Dear Tri-County Second Graders,

You heard right. It is very cold in space, but it wasn’t always that way.
That’s what I learned from my friend Guy Worthey, a professor of astronomy here at Washington State University.

He explained that when we talk about temperature, we are really talking about the jiggle motions of molecules, the tiny building blocks that make up everything around us. The more energetically the molecules jiggle, the higher the temperature.
Screen Shot 2016-04-28 at 1.40.16 PMWhen the universe was younger it was a really hot place. But as the universe expanded, molecules started to get kind of lost out in space, Worthey said. Since there weren’t as many molecules jiggling around, temperatures started to drop.

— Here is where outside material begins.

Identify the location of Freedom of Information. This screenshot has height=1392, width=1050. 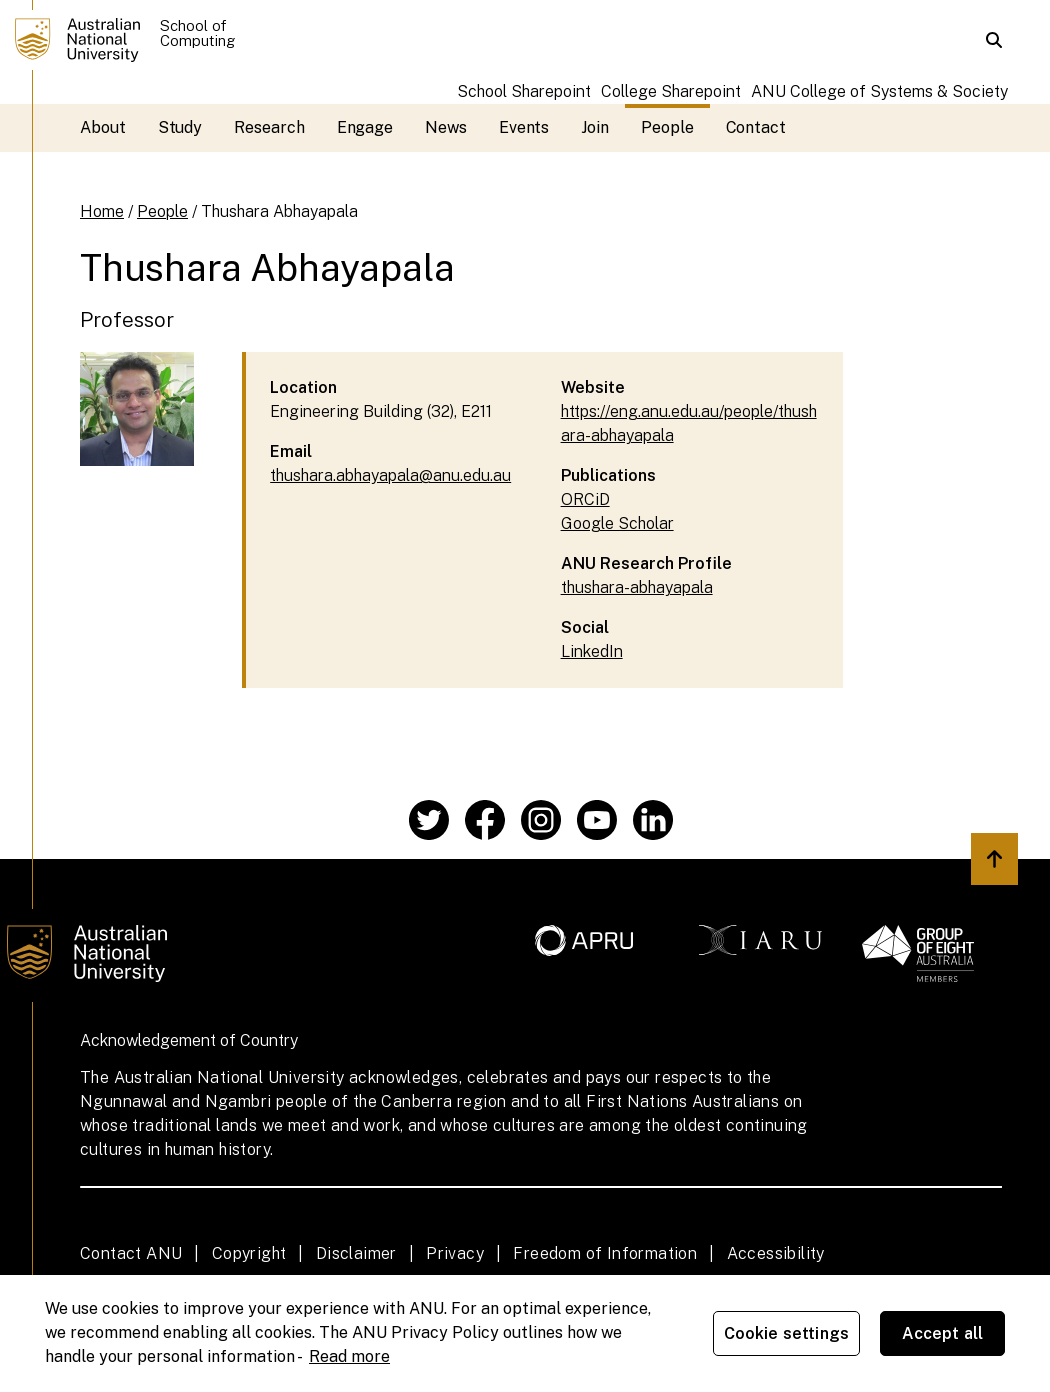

“After about 14 billion years of cooling off, the space between stars in the universe is very cold,” Worthey said.

To find out just how cold, I visited my friend Matthew McCluskey. He’s a professor of physics at WSU who studies all kinds of matter.

“Often, we think of ‘space’ as being far from any stars. So yes, it’s going to be pretty frigid,” he said.

Room temperature is about 25 degrees Celsius. That’s about 298 degrees above what scientists call “absolute zero.”

When matter reaches a temperature of “absolute zero,” it means that molecules have stopped jiggling altogether. Outer space is only about 3 degrees Celsius warmer than absolute zero. So, space is about 295 degrees colder than room temperature. Just thinking about it sends a shiver down my spine and all the way to my tail.

Understanding temperature is important when scientists and engineers are designing equipment to explore in the extreme conditions of space.

Spacesuits are designed to protect humans from the cold, but some astronauts have reported that they can sometimes still feel the chill of space. Some suits even have electric heaters in the fingertips.

Satellites like our nearby planets and the International Space Station are often talked about as being “in space,” too. These objects aren’t always cold, though. There’s no air in space, so there isn’t anything to block the Sun’s rays from reaching them. When they are in the Sun, they’ll heat up. The Sun’s core is one of the hottest places we know about in the universe.

The coldest place we know about right now is the Boomerang Nebula, a cloud of gas more than 5,000 light-years away.

Scientists here at Washington State University studying matter and temperature once temporarily created the coldest place in the universe. It was a state of matter just slightly above absolute zero–100 billionths of a degree above zero, to be exact.

Other scientists are planning to build a laboratory on the International Space Station that will be about as cold as that next year. It will teach us a lot about what happens to different molecules when they reach very low temperatures. Then it will be the coldest place in the universe.